TASK STATEMENT =
Exactly transcribe the line that holds "för en minnesvärd dag på" and every remaining line of the records, up to and including the final one, with nothing else.

DATASET CONTENT =

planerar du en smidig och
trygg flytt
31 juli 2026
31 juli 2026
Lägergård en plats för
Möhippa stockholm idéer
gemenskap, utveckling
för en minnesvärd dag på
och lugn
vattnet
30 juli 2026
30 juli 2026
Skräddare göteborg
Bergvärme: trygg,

ANSWER FOR THIS EXERCISE =
för en minnesvärd dag på
och lugn
vattnet
30 juli 2026
30 juli 2026
Skräddare göteborg
Bergvärme: trygg,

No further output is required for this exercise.